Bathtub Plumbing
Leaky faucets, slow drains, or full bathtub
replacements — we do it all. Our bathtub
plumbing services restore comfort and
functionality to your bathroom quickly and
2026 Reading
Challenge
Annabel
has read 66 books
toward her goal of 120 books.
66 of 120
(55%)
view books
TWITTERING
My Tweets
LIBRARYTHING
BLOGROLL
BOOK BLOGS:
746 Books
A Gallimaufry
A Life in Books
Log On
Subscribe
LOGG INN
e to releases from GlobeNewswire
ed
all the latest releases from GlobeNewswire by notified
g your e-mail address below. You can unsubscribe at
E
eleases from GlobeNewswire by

□ □ □ □ □ □ □

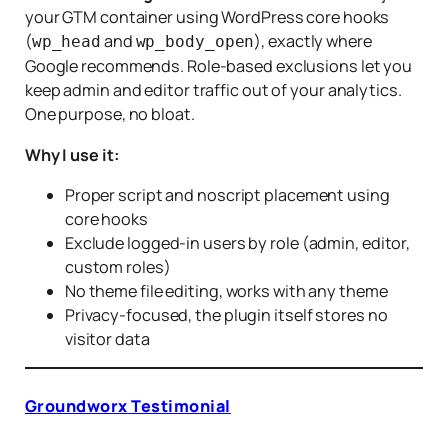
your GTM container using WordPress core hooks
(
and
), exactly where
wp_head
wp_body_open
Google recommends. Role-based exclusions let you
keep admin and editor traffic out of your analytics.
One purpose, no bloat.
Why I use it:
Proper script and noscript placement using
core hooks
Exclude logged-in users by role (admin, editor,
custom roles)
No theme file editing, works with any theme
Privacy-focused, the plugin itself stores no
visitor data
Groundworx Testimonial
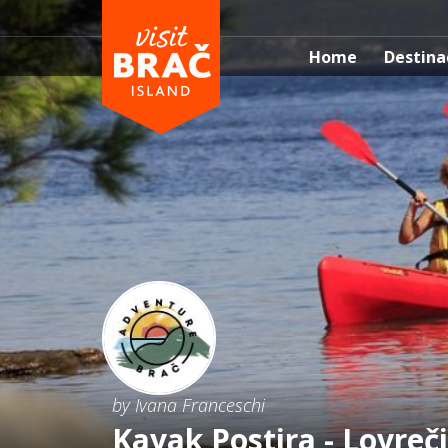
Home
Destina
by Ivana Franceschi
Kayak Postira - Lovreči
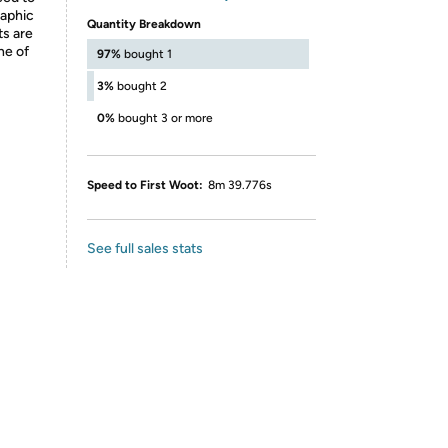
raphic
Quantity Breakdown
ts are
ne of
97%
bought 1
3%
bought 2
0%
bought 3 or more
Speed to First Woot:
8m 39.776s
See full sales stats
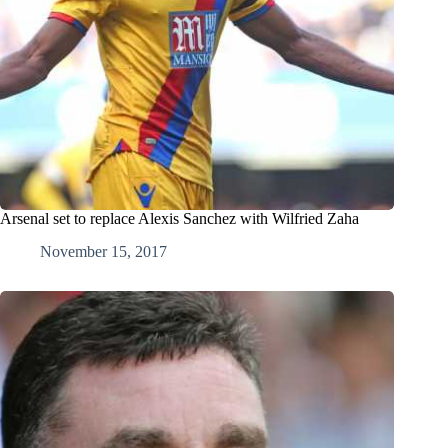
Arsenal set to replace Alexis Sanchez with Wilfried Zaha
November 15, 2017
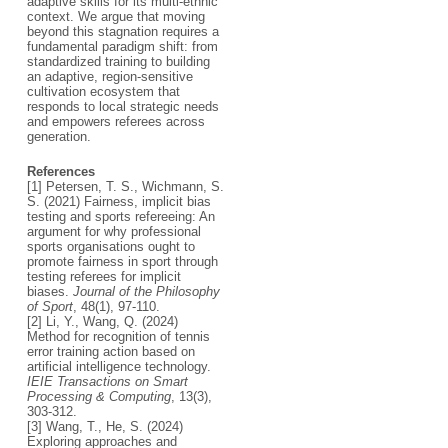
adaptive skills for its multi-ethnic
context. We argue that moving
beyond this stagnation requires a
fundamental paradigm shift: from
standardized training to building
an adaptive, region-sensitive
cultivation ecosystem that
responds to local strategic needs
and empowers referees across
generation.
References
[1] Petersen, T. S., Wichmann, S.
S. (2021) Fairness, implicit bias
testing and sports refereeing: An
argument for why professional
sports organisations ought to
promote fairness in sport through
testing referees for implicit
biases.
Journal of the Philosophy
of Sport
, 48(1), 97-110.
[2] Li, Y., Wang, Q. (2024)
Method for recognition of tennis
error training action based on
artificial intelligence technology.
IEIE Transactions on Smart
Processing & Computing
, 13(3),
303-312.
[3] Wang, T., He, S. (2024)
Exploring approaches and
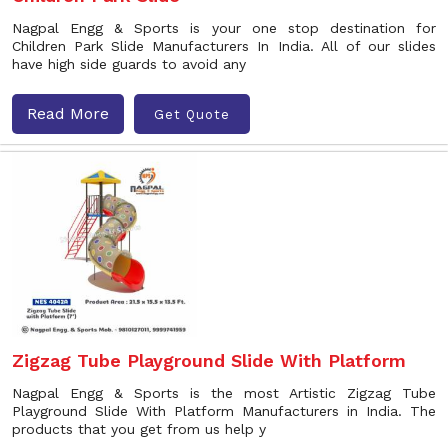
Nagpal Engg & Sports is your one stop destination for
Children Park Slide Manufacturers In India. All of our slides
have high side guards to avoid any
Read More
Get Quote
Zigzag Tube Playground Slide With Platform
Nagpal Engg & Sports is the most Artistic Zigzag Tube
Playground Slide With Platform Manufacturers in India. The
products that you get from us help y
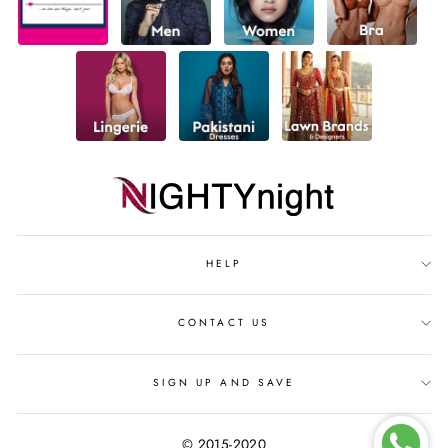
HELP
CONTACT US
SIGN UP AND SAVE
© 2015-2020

□ □ □ □ □ □ □

Exercise instructions: Copy only the lines above from the one containing "Google recommends. Role-based" through the one containing "an adaptive, region-sensitive", both included. Leave out the pictures.

Exercise output:
Google recommends. Role-based exclusions let you
keep admin and editor traffic out of your analytics.
One purpose, no bloat.
Why I use it:
Proper script and noscript placement using
core hooks
Exclude logged-in users by role (admin, editor,
custom roles)
No theme file editing, works with any theme
Privacy-focused, the plugin itself stores no
visitor data
Groundworx Testimonial
Home
Destina
by Ivana Franceschi
Kayak Postira - Lovreči
raphic
Quantity Breakdown
ts are
ne of
97%
bought 1
3%
bought 2
0%
bought 3 or more
Speed to First Woot:
8m 39.776s
See full sales stats
Arsenal set to replace Alexis Sanchez with Wilfried Zaha
November 15, 2017
adaptive skills for its multi-ethnic
context. We argue that moving
beyond this stagnation requires a
fundamental paradigm shift: from
standardized training to building
an adaptive, region-sensitive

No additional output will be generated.